Inclusion criteria for the study were patients with CP-CML who were aged ≥20 years, treated with imatinib for at least 24 months and achieved MMR with detectable levels of BCR-ABL1 transcripts by RQ-PCR, and a sensitivity of at least MR4 below the standardized line. Exclusion criteria were patients with a performance status (PS) of grade ≥3 by ECOG definition, with active second primary cancer, with clinically defined pleural effusion, with a history of critical cardiovascular events, including acute myocardial infarction within 6 months, angina pectoris within 3 months, and congestive heart failure within 3 months, with prolonged QTc of ≥450 ms or the possibility of congenital prolonged QT syndrome, with a history of treatment by dasatinib, or with ABL1 mutations (T315I, F317L and V299L) for which dasatinib is ineffective, at the time of study inclusion. Pregnant or breastfeeding women were also ineligible.

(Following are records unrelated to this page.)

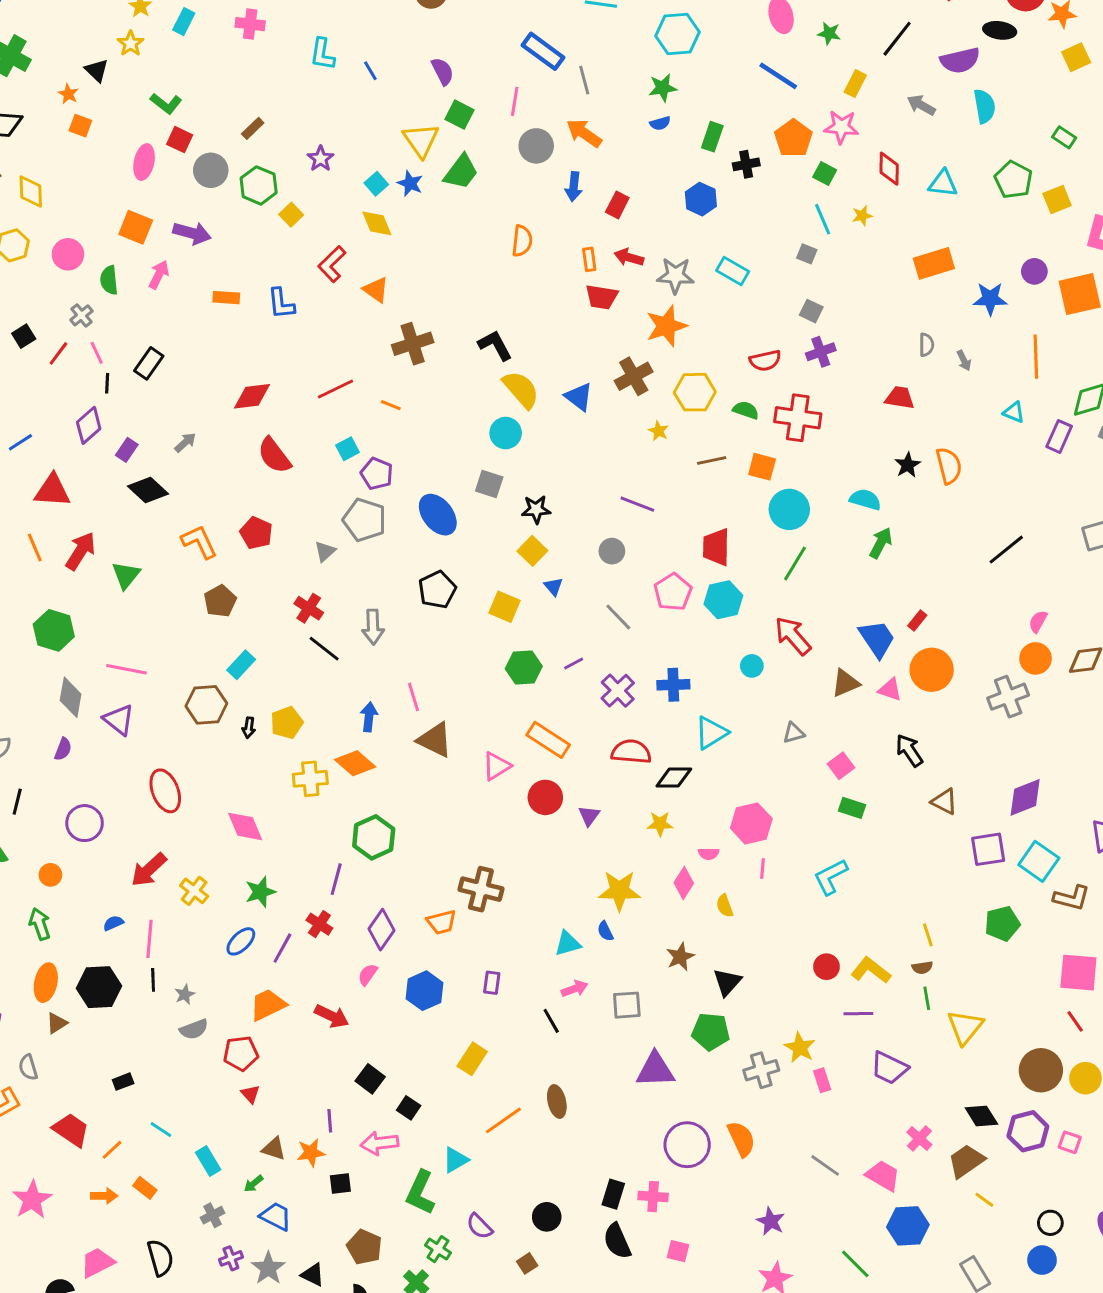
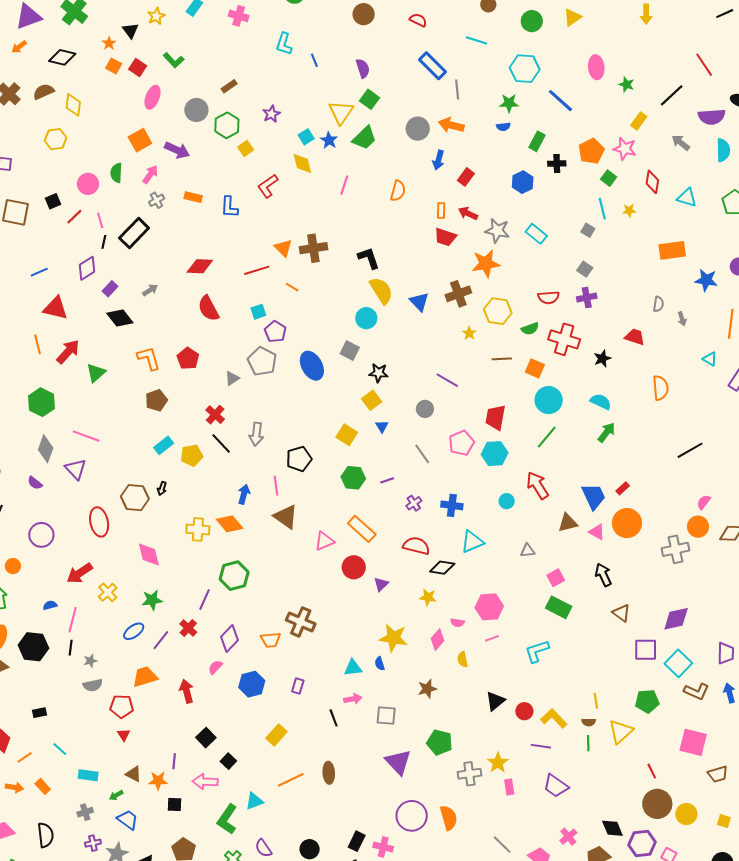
blue line: (778, 76) -> (560, 101), moved
pink line: (515, 101) -> (344, 185), moved
orange arrow: (584, 133) -> (451, 125), turned -30
red square: (180, 140) -> (138, 67), moved
orange square: (136, 227) -> (140, 140), turned 30
pink circle: (68, 254) -> (88, 184), moved
orange triangle: (376, 290) -> (283, 248), moved
gray cross: (81, 315) -> (157, 200), moved
black rectangle: (149, 363) -> (134, 233), size x1.4
green semicircle: (746, 410) -> (530, 329), turned 132
black star: (908, 465) -> (602, 359), moved
black pentagon: (437, 590) -> (299, 459), moved
purple cross: (618, 691) -> (414, 503), size x0.7
brown hexagon: (206, 705) -> (135, 498), moved
yellow pentagon: (287, 723) -> (192, 455), moved
purple semicircle: (63, 749) -> (35, 483), turned 98
green rectangle: (852, 808) -> (559, 607), size x1.4
pink line: (762, 868) -> (492, 638), turned 56
black triangle: (727, 982) -> (495, 701), moved
red arrow: (332, 1016) -> (187, 691), turned -140
red line: (1075, 1021) -> (652, 771), moved
yellow triangle: (965, 1027) -> (621, 732), moved
purple triangle: (655, 1070) -> (398, 762), turned 40
cyan rectangle: (208, 1161) -> (88, 775), turned -60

RQ-PCR analysis for BCR-ABL1 transcripts
The BCR-ABL1 transcript level in peripheral blood was monitored before and at 1, 3, 6, 9, 12, 15 and 18 months after switching to dasatinib. To measure the BCR-ABL1 transcript level, the RQ-PCR method with at least MR4 sensitivity (i.e., 0.0069% on IS) was carried out by Bio Medical Laboratories (BML, Inc., Tokyo, Japan) as described previously [14, 16, 17]. In this analysis, we defined DMR as a peripheral major BCR-ABL1/ABL1 transcript ratio below the detection limit of RQ-PCR analysis.
Screening for BCR-ABL1 mutations
Before switching to dasatinib, we screened for 25 clinically important BCR-ABL1 mutations at 18 nucleotide positions by RT-PCR using PCR-Invador assay (BML, Inc., Tokyo, Japan) in all enrolled patients [18, 19].
Study design and treatment
After confirmation of MMR with detectable levels of BCR-ABL1 transcripts by RQ-PCR, dasatinib therapy was initiated for eligible patients at a dose of 100 mg once a day. The study treatment was continued until disease progression or development of unacceptable adverse events. During the study, any treatment for CML other than dasatinib was not allowed. Therapy for comorbidities and/or adverse events was permitted. Interruption, dose reduction, or dose re-escalation of dasatinib due to adverse events were allowed.
Evaluation of efficacy
The primary endpoint in this study was the achievement of DMR at 12 months after switching to dasatinib. Secondary endpoints included the dose intensity of dasatinib at 12 months, progression-free survival, safety profiles, and immunophenotypic alterations of peripheral lymphocytes after switching to dasatinib. Progressive disease was defined as loss of complete hematological response, loss of MMR, progression to accelerated/blastic phases, or death from any cause during the treatment period.
Evaluation of safety
Adverse events were monitored and assessed according to the Common Terminology Criteria for Adverse Events version 4.0 in all participating patients throughout the study. Chest X-ray was carried out to check pleural effusion at baseline, at 2 weeks and at 1, 2, 3, 6, 9, 12, 15 and 18 months after switching to dasatinib or more frequently if necessary. An ECG was carried out to screen for arrhythmia and to monitor the QTc interval at baseline, at 2 weeks and at 1, 2, 3, 6, 9, 12, 15 and 18 months after switching to dasatinib or more frequently if necessary.
Monitoring immunophenotypes in peripheral blood lymphocytes during dasatinib treatment
Immunophenotypes of peripheral blood lymphocytes were monitored before, at 2 weeks and at 1, 3, 6, 9 and 12 months after switching to dasatinib by two- or three-color flow cytometry performed by BML Inc. using monoclonal antibodies against the following antigens—CD3, CD4, CD8, CD16, CD56, CD57, CD25 and CD127.
Differences in immunophenotypes in peripheral lymphocytes between paired samples before and at 6 months after switching to dasatinib were evaluated statistically by paired t test using JMP Pro 11.2 (SAS Institute Inc.). A statistically significant result was considered to have a P value of <0.05.
Ethics and study management
The study was conducted by the Kanto CML study group, which consists of 13 institutions in Japan, according to the Declaration of Helsinki, and the protocol was reviewed by institutional review boards or ethics committees for each participating center. Before entry into the study, all candidates were informed about the aim of the present study, and also merits and demerits of switching to dasatinib. Merits include induction of deeper response and leading to future TKI discontinuation. Demerits include newly developed adverse events caused by dasatinib, although certain adverse events due to imatinib treatment may be solved. Written informed consent was obtained from all participating patients before registration. This trial was registered at www.clinicaltrials.gov as # NCT01342679.